Given information>
-=-=-

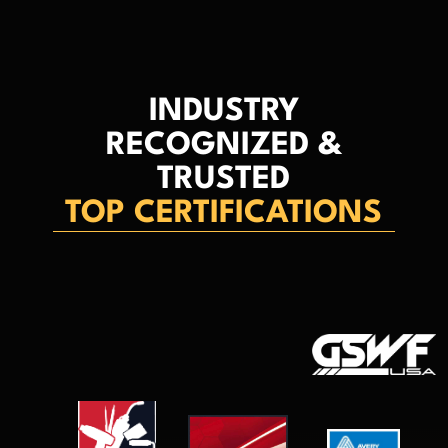
INDUSTRY
RECOGNIZED &
TRUSTED
TOP CERTIFICATIONS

-=-=-

Exercise instructions> Skipping all images, output the listing exactly.

Exercise output>
INDUSTRY
RECOGNIZED &
TRUSTED
TOP CERTIFICATIONS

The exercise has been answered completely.